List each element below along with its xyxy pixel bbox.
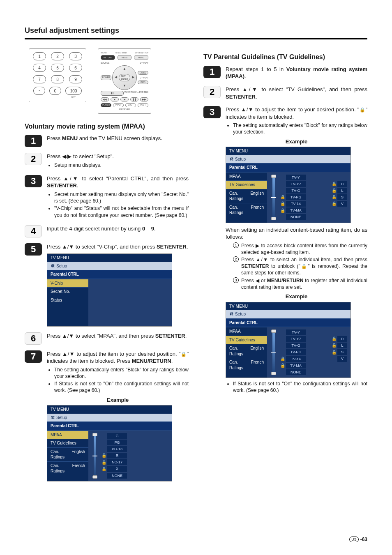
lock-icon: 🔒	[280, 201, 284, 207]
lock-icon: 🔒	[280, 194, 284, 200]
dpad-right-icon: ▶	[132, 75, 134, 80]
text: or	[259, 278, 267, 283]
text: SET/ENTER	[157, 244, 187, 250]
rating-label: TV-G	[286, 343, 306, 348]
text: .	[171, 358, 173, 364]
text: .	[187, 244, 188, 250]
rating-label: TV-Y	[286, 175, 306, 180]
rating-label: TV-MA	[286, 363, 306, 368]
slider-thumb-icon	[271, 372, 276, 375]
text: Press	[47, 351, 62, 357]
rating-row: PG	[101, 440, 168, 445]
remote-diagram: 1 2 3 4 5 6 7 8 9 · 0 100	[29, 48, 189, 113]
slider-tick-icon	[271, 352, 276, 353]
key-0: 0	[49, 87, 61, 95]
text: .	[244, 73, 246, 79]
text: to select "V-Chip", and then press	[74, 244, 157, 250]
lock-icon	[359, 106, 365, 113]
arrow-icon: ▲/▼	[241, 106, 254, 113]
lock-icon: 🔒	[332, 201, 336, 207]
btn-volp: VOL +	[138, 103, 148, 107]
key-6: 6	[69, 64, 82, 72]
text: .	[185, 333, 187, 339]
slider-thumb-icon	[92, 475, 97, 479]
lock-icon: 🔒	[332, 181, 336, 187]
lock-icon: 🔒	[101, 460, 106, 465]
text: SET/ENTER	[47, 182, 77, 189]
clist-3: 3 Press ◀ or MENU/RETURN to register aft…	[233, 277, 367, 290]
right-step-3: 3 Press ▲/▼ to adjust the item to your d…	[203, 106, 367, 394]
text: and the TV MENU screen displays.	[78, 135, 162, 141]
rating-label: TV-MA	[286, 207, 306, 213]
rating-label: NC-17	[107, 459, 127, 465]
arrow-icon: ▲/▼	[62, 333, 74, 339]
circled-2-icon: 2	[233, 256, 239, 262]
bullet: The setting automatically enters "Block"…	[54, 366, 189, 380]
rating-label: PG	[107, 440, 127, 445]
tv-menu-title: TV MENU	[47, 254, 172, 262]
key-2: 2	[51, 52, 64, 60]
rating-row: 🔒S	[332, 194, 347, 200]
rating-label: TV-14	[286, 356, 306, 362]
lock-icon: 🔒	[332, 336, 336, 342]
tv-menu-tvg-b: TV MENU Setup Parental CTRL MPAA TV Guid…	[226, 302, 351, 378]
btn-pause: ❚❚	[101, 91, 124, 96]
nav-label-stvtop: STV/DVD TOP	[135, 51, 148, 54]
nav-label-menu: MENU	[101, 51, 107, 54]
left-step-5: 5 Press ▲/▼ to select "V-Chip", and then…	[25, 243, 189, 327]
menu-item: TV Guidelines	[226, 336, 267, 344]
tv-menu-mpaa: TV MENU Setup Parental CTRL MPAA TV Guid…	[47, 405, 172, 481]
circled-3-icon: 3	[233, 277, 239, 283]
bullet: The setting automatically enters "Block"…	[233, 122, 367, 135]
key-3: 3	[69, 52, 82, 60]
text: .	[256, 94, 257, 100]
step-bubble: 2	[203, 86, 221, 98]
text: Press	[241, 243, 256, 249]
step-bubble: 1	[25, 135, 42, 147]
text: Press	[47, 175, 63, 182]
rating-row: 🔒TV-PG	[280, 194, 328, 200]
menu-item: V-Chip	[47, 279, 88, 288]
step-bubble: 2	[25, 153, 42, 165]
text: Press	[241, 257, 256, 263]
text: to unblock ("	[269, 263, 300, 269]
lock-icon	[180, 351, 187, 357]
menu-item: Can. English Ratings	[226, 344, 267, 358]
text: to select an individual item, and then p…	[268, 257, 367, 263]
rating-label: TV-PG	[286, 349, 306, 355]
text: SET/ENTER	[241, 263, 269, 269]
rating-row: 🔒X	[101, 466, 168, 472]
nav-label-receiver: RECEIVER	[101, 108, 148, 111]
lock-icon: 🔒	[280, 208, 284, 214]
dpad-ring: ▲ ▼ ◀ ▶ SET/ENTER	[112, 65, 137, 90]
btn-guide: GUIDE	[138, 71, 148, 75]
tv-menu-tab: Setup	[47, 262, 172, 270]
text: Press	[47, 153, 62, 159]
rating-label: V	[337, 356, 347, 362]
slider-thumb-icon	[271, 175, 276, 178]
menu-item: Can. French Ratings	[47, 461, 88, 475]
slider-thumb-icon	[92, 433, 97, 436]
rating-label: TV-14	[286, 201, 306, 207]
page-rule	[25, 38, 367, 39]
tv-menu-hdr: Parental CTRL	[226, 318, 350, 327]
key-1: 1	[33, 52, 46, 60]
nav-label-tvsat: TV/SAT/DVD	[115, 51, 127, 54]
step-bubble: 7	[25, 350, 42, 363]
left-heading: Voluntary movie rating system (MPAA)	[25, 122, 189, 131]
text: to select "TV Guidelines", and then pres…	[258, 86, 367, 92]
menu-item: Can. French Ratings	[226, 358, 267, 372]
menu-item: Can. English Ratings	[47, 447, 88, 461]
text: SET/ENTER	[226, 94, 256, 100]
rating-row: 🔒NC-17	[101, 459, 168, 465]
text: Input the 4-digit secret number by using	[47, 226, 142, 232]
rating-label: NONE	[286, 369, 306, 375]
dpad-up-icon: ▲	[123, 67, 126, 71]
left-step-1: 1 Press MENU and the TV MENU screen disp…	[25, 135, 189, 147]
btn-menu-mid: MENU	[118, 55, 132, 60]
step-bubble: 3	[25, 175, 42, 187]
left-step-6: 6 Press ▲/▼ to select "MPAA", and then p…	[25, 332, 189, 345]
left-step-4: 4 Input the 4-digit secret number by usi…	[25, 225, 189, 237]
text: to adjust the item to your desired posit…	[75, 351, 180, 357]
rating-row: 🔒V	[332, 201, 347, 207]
* * *
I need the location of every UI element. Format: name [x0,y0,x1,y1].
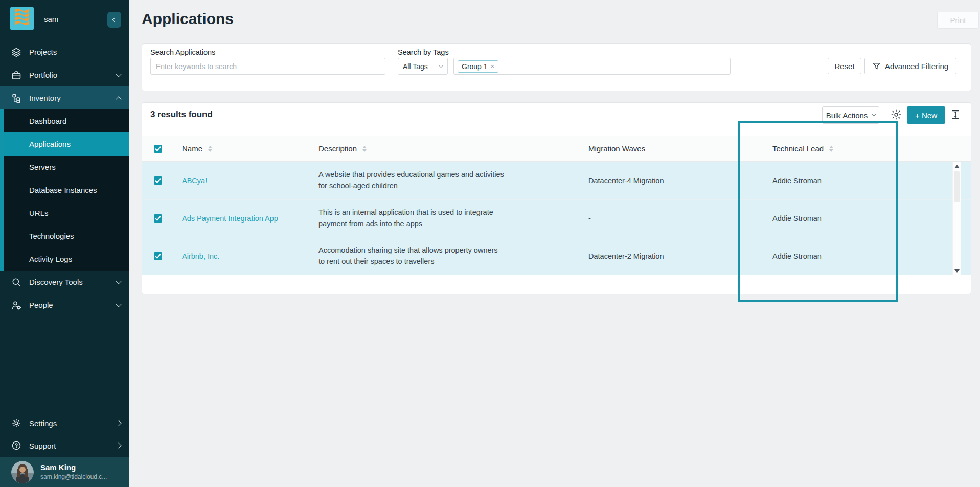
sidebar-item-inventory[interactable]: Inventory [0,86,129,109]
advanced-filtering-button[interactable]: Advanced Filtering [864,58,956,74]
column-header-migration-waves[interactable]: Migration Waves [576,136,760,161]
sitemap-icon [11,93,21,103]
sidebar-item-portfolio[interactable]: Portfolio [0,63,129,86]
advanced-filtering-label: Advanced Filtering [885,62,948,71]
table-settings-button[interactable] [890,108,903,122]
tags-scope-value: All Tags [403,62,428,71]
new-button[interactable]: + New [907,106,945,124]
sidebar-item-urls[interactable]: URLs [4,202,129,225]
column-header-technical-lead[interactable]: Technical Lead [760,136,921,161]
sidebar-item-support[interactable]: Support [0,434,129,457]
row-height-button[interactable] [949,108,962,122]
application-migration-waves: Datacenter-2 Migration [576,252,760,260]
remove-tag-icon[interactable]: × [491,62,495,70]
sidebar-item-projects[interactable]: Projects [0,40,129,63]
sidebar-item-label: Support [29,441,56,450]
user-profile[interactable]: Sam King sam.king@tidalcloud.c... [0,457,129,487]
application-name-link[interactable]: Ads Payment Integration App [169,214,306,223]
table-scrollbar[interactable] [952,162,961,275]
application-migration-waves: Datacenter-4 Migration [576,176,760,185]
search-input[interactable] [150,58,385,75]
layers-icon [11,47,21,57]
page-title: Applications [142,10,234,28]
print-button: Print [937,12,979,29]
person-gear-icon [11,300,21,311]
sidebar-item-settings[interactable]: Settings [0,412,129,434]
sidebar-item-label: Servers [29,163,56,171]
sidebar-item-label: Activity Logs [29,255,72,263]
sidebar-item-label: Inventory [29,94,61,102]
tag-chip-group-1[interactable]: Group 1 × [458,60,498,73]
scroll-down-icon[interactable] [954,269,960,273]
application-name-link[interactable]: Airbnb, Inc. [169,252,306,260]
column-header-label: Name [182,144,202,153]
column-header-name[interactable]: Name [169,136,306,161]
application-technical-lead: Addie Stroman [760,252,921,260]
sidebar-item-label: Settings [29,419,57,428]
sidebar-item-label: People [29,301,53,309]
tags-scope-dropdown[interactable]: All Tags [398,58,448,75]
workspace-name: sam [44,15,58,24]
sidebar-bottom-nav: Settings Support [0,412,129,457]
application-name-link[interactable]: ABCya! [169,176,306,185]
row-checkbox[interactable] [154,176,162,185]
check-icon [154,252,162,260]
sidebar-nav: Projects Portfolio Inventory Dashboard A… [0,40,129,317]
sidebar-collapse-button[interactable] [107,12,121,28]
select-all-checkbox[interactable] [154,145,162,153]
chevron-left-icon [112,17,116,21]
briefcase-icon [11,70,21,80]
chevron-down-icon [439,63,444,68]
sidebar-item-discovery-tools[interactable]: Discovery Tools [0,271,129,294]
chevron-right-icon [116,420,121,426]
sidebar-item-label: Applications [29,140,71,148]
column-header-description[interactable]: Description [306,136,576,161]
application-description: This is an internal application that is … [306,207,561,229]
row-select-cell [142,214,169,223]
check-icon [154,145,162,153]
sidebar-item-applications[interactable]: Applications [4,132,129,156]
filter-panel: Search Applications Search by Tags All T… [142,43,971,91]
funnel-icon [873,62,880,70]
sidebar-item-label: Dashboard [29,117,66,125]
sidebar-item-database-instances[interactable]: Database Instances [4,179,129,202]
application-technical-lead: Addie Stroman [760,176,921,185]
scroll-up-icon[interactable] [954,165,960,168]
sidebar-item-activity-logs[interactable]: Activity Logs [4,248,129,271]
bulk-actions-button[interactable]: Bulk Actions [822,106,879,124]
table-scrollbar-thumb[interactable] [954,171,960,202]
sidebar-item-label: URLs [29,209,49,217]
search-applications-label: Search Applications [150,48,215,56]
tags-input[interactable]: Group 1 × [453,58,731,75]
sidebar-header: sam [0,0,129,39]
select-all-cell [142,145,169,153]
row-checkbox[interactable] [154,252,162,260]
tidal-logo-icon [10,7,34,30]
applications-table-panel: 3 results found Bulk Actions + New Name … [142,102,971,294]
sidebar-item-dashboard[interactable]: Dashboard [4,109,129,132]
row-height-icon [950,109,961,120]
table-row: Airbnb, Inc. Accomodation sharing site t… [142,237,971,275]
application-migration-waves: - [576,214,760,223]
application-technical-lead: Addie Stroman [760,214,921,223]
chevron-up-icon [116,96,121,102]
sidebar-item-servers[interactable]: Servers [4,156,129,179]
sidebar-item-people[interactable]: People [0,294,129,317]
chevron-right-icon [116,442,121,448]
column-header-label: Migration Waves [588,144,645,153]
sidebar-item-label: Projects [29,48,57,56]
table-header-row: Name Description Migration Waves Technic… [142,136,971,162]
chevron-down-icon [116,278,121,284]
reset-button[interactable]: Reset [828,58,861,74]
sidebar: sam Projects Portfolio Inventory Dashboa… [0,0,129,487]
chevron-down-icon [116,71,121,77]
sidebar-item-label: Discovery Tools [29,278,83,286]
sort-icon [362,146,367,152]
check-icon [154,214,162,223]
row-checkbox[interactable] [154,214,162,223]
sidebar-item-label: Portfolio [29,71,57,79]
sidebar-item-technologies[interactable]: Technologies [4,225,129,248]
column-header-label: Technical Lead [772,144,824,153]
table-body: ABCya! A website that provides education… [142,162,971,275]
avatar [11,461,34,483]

* **INSTRUCTIONS FOR THE TASK**
Search the data above for the string "circled" and report each line that holds it.

* **EXERCISE OUTPUT**
circled-2-icon: 2	[233, 256, 239, 262]
circled-3-icon: 3	[233, 277, 239, 283]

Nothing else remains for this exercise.